When, Where, and How: Adaptive Binning for Tabular Self-Supervised Learning

Authors:
Daehwan KimHaejun ChungIkbeom Jang

arXiv:2606.19827v1 Announce Type: cross Abstract: Medical tabular data are ubiquitous in clinical research, but deep learning for tables remains underexplored because reliable labels often require costly expert adjudication, even though structured clinical variables are routinely available in tabular form.
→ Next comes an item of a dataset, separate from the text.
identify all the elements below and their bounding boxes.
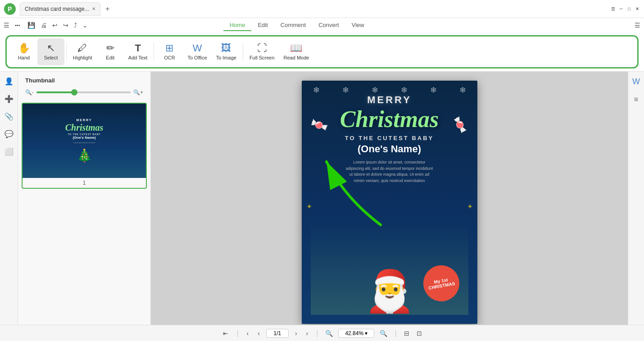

Self-supervised learning can leverage these unlabeled tables, and recent binning-based pretexts offer a promising inductive bias, but existing objectives fix a single global quantile discretization and apply feature-agnostic supervision. We propose Adaptive Binning, a training-adaptive discretization pretext for tabular SSL that couples discretization to learning through a feature-wise coarse-to-fine curriculum. Motivated by the spectral bias of neural networks and the principles of curriculum learning, our method progressively refines discretization per feature upon plateau detection and selects representation-aware splits to jointly improve value-space concentration and representation-space coherence. A heterogeneity-aware objective unifies categorical reconstruction with ordinal supervision for numerical features, and experiments on public medical tabular datasets under unified evaluation protocols show consistent gains for linear probing and fine-tuning without dataset-specific discretization tuning. We further introduce a medical tabular SSL benchmark with standardized protocols to support reproducible progress in this underexplored domain. Our code is available at https://github.com/labhai/Adaptive-Binning.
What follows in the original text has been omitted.